È la puzza di ENI, la stessa che unisce la distruzione ambientale di Taranto al colonialismo economico e militare che opprime la Palestina.
ENI è l’emblema del colonialismo italiano contemporaneo. Dietro i suoi slogan di sostenibilità si nasconde un modello estrattivista che saccheggia terre, devasta ecosistemi e finanzia regimi autoritari. Dalle coste dell’Africa alle piattaforme del Mediterraneo, dal delta del Niger alla nostra città, ENI ha costruito il proprio potere sulla sofferenza delle popolazioni locali, sulla violenza ambientale e sull’accumulazione di profitti derivati dalla guerra.
Oggi, mentre a Gaza si consuma un genocidio sotto gli occhi del mondo, l’ENI continua a stringere accordi con Israele per lo sfruttamento del gas nel Mediterraneo orientale.
Ogni litro di carburante, ogni barile estratto, ogni pipeline siglata è complicità diretta con quel sistema di oppressione che lega l’ecocidio al genocidio, il fossile alla morte, il colonialismo industriale alla devastazione climatica.
Taranto conosce bene questa logica di distruzione.
Da decenni la città vive sotto il ricatto della sopravvivenza, respirando la tossicità dell’acciaio e del petrolio.
Le stesse logiche che hanno trasformato Taranto in una zona di sacrificio alimentano, su scala globale, i dispositivi di guerra e sfruttamento.
Per questo il nostro corteo sarà un grido che parte da qui per attraversare confini, portando un messaggio chiaro: la liberazione di Taranto passa anche per la liberazione della Palestina.
Il nostro corteo non ha confini territoriali: è una chiamata aperta a tuttə. Studentə, lavoratorə, artistə, collettivi, reti solidali, comunità popolari: chiunque riconosca che la lotta contro l’inquinamento, contro l’occupazione coloniale, contro la violenza patriarcale e capitalista è una lotta unica e indivisibile.
Scenderemo in strada con rabbia e con cura, consapevolə che la rabbia è una forma di amore politico verso la vita e che la cura è una pratica rivoluzionaria.
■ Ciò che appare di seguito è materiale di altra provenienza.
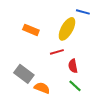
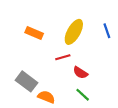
blue line: (83, 12) -> (107, 31), moved, turned 56
red semicircle: (73, 66) -> (80, 73), turned -48

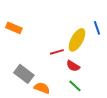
yellow ellipse: (74, 32) -> (77, 40), moved
orange rectangle: (34, 33) -> (14, 28), moved

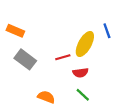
red semicircle: (73, 66) -> (80, 73), turned -40
gray rectangle: (24, 74) -> (25, 59), moved

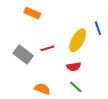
orange rectangle: (15, 31) -> (32, 13), moved
red line: (63, 57) -> (47, 48), moved

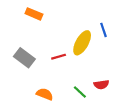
red line: (47, 48) -> (59, 57), moved
red semicircle: (74, 67) -> (101, 85), moved

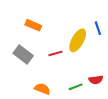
orange rectangle: (34, 14) -> (33, 25), moved
green line: (80, 92) -> (76, 87), turned -64

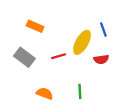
red semicircle: (96, 80) -> (101, 59), moved
green line: (76, 87) -> (80, 91), turned -72

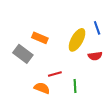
orange rectangle: (35, 26) -> (40, 38), moved
red line: (59, 56) -> (55, 74), moved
Costruiamo un fronte che respinga la rassegnazione, che restituisca dignità ai territori e respiro ai corpi.
Alla fine del corteo, una pettolata di decompressione: un momento popolare di incontro e condivisione, per ricordare che anche la festa può essere parte della resistenza, e che la gioia collettiva è una forma di liberazione.
Il 22 novembre porteremo in strada la voce di una città che non accetta più di respirare veleno e silenzio.
Denunceremo le complicità italiane nel genocidio in corso, i rapporti economici e politici che legano ENI e Israele, le strutture di potere che continuano a mettere il profitto davanti alla vita.
Scendiamo in piazza perché crediamo che la libertà di Taranto e quella della Palestina siano la stessa lotta: contro il colonialismo, contro la devastazione, contro l’ingiustizia.
Dal fiume fino al mare, dai quartieri popolari fino ai cancelli della raffineria, porteremo la nostra rabbia, la nostra solidarietà e la nostra volontà di liberazione.